For his part, GDB President Christian Sobrino said that although he received the proposal from Premier and shared it with the bank’s creditors, the investor group had yet to offer information solicited as to the identity of the investors behind the transaction.
“So far, they haven’t been able to tell who the investors are, where the money comes from,” said Sobrino, who added that because the GDB is under a restructuring support agreement (RSA), the bank is unable to dispose of its assets without the approval of a majority of its supporting creditors.
Premier was established late last year and is overseen by the local Financial Institutions Commissioner’s Office.
Rivera assured they have legal documentation that proves that the group of investors—which he described as “foreign”—has up to $10 billion in legally acquired and unencumbered funds.
He explained that the funds would initially go to buy the municipal loan portfolio and the remainder—as much as $750 million—would be available for future municipal financing.
At market value
The president of Premier said the proposed deal would contemplate a sale of the municipal loan portfolio at market value, which would need an analysis to determine the present value of these assets.
“That due diligence will determine, among other things, what the fair market value of that portfolio is. That’s what Premier will be willing to pay. I think that’s fair,” the banker said.
As for GDB’s Sobrino, he believes it is “problematic” that the group did not include in the proposal a suggested price, as well as an exclusivity clause demanded by Premier.

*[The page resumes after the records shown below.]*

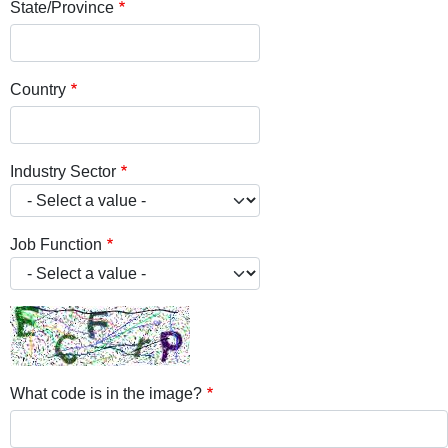
State/Province
Country
Industry Sector
Job Function
What code is in the image?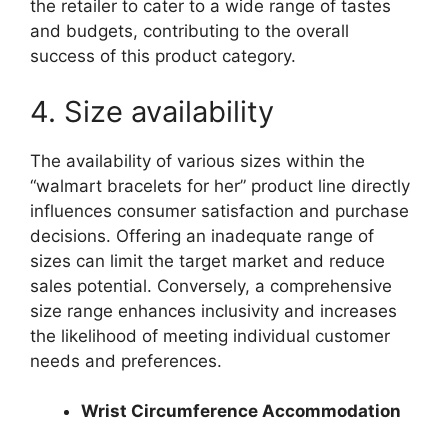
the retailer to cater to a wide range of tastes
and budgets, contributing to the overall
success of this product category.
4. Size availability
The availability of various sizes within the
“walmart bracelets for her” product line directly
influences consumer satisfaction and purchase
decisions. Offering an inadequate range of
sizes can limit the target market and reduce
sales potential. Conversely, a comprehensive
size range enhances inclusivity and increases
the likelihood of meeting individual customer
needs and preferences.
Wrist Circumference Accommodation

Rivera explained should Premier’s transaction occur, the money received by the GDB would be immediately available to pay the bank’s noteholders. The group would also be willing to pay the more than $700 million in municipal deposits trapped at the GDB.
What’s more, municipalities would be able to retrieve funds from loans that had been granted, but not disbursed.
“I think [creditors] are going to prefer that, and the central government should prefer this,” said Rivera, who warned that the transaction would require some legislative work, particularly to ensure the tax collection structure that serves as a repayment source for the GDB’s municipal loans.
‘Compatible’ with the RSA
When asked whether the transaction is compatible with the GDB’s RSA, the president of Premier said it would be “very easy to combine both solutions.”
“The RSA is an exchange of claims for bonds. If you execute [Premier’s proposal], the negotiation with the creditor would be, ‘I’ll give you [this money] upfront, because I have it in cash, and the difference would be in a bond.’ It would improve [the RSA] because they would have immediate cash,” Rivera stressed.
Sobrino said that to conduct a transaction such as Premier’s, it would have to be “a tremendous deal that offers the municipalities and [GDB’s] noteholders a better return than what is envisioned under the RSA.”
As for the RSA, Sobrino indicated that after recently surpassing the 50% creditor approval’s threshold, advisers to the island’s fiscal control board and the Financial Advisory & Fiscal Agency Authority are working on the documentation that will be presented to the entity created by the federal Promesa law.
The commonwealth seeks to have the board approve the RSA as a “qualifying modification,” as defined under Title VI of the federal statute. The deal involves an exchange mechanism for the bank’s debt load, through three new tranches. Haircuts would hover from 25% to 45%, depending on the tranche, and GDB assets, particularly the municipal loan portfolio, would pay for these new bonds.
“We believe that the exchange for municipalities constitutes a speculative…and losing transaction,” Rivera said about the RSA, in which municipalities would trade their deposit claims for one of the three proposed tranches.
Sobrino said that recent discussions with municipalities have taken place in a bid to secure their approval. “Some [mayors] have shown interest, others haven’t,” the GDB president said.